Ce n'est qu'en 1889 que les instituteurs deviennent fonctionnaires et sont payés par
l'état (Les salaires varient entre 900 et 2000F par an).
Nous, préfet de la Haute-Garonne,
...Vu les délibérations du Conseil Général de la Haute-Garonne en date du 31-08-1872
portant vote de la somme de 5000F pour l'entretien de Bourses au Cours Normal de
filles, établi chez les Soeurs de la Croix de Lavaur, à CINTEGABELLE,
Arrêtons :
Article 1 : Un examen aura lieu le jeudi 12 décembre prochain à 8 heures, dans la salle de l'Ecole Normale de Toulouse, 3 rue Saint-Jacques, pour la concession de bourses à la charge du département au Cours Normal de CINTEGABELLE.
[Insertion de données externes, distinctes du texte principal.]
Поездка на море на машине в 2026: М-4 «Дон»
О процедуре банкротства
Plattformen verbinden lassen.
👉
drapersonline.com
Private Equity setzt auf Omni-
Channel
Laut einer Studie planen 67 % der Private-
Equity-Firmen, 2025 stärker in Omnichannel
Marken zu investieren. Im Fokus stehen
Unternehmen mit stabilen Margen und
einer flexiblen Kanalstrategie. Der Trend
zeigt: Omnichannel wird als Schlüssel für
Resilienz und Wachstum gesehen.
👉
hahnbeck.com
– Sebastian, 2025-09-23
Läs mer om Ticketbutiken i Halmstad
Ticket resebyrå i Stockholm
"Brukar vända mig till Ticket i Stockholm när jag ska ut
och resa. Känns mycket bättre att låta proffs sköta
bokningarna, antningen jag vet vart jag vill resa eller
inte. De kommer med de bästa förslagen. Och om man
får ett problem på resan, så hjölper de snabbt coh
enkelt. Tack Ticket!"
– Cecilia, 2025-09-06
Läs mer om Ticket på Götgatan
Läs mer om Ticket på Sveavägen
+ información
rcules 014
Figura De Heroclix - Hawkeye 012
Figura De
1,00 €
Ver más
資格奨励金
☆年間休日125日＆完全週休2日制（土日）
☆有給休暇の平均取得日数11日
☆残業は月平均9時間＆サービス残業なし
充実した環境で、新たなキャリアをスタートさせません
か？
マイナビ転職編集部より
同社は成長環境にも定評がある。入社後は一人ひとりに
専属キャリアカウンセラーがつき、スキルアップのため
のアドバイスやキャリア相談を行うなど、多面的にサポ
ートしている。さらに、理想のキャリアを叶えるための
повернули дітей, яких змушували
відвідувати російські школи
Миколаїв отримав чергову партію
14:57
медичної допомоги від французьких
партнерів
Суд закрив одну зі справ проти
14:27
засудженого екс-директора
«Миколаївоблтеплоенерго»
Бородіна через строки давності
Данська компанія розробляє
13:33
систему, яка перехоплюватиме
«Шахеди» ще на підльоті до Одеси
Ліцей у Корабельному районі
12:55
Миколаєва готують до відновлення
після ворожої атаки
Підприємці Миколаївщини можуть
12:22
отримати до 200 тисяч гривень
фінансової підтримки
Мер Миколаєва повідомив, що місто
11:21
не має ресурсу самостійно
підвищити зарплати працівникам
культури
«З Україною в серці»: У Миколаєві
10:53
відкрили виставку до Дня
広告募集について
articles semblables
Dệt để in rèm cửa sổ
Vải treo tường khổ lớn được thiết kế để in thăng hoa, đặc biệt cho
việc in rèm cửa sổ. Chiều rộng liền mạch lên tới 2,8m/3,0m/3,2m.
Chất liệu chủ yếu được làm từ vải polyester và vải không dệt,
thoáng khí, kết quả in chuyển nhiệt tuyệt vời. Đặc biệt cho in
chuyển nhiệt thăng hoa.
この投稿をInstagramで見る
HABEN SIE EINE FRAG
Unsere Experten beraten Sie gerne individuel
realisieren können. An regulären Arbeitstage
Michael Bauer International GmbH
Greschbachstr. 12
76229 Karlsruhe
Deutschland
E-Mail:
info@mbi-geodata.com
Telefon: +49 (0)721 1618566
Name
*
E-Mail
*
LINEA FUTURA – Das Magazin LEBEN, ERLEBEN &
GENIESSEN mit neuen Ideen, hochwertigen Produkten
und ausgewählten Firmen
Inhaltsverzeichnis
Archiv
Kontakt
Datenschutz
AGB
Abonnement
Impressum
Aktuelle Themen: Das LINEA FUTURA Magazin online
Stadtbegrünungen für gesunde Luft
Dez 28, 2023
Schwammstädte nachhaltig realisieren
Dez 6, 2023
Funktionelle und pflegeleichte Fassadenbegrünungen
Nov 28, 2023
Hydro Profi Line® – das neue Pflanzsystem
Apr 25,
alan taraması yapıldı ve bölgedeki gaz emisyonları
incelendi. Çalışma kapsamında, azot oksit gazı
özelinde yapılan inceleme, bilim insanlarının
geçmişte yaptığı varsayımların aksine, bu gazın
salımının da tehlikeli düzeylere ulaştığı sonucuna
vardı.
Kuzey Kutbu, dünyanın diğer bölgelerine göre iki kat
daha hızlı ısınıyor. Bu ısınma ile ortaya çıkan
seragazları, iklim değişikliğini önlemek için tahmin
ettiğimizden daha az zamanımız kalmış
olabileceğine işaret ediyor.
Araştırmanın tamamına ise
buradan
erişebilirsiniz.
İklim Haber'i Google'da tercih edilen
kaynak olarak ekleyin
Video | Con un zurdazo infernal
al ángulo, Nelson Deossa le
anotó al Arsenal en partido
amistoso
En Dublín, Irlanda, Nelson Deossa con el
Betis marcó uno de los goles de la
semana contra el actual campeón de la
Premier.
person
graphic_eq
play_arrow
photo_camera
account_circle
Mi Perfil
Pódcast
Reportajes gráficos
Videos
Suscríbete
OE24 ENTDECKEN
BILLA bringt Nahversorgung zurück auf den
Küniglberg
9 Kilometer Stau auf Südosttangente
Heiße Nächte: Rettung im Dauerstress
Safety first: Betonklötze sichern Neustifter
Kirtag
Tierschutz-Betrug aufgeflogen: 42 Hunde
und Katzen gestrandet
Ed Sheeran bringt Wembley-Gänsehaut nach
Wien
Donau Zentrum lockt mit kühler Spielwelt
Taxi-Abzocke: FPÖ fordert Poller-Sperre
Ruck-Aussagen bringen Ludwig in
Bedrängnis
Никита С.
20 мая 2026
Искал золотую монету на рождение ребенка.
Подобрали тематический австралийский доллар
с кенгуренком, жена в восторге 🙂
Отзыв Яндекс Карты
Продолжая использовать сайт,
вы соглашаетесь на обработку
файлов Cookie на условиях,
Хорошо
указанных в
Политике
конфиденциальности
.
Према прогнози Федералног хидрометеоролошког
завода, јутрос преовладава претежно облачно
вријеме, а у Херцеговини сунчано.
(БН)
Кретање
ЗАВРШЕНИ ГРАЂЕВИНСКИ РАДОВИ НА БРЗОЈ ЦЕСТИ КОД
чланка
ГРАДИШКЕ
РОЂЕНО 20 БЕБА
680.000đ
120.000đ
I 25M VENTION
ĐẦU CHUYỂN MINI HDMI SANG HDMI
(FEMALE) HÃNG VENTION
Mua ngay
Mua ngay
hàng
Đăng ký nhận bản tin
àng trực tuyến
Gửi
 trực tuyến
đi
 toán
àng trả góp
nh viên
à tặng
Article 2 : Les jeunes personnes qui désireraient prendre part à l'examen ci-dessus devront se faire inscrire au secrétariat de l'Inspection Académique, rue Temponières, 14, où un registre est ouvert à cet effet. Registre clos le 15 décembre.
Article 3 : Aucune inscription ne sera reçue que l'aspirante n'ait déposé les pièces
suivantes :
1 - acte de naissance attestant qu'au 1-1-72, elle avait 16 ans accomplis au moins
et 20 ans au plus ;
2 - un certificat médical établissant qu'elle a été vaccinée ou qu'elle a eu la petite
vérole ;
3 - un engagement décennal de servir dans l'enseignement...;
...;
6 - un certificat de moralité signé du maire de la commune où elle réside et des directrices
des écoles qu'elle a fréquentées.
Le 19 novembre 1872 - Le Préfet : Ch. Ferry."
L'Inspecteur Général Le Bourgeois écrit dans un rapport de 1881 que
"les cinq institutrices qui sortent chaque année de cette commune peuvent compter
parmi les mieux préparées à l'enseignement...
... Ces religieuses (la communauté des Soeurs de la Croix qui assurent la formation)
auront laissé de bons exemples, c'est une justice à leur rendre au moment où un établissement
nouveau aura à pourvoir, dans de plus larges conditions, au recrutement, jusqu'à cette heure insuffisant, des institutrices de la Haute-Garonne."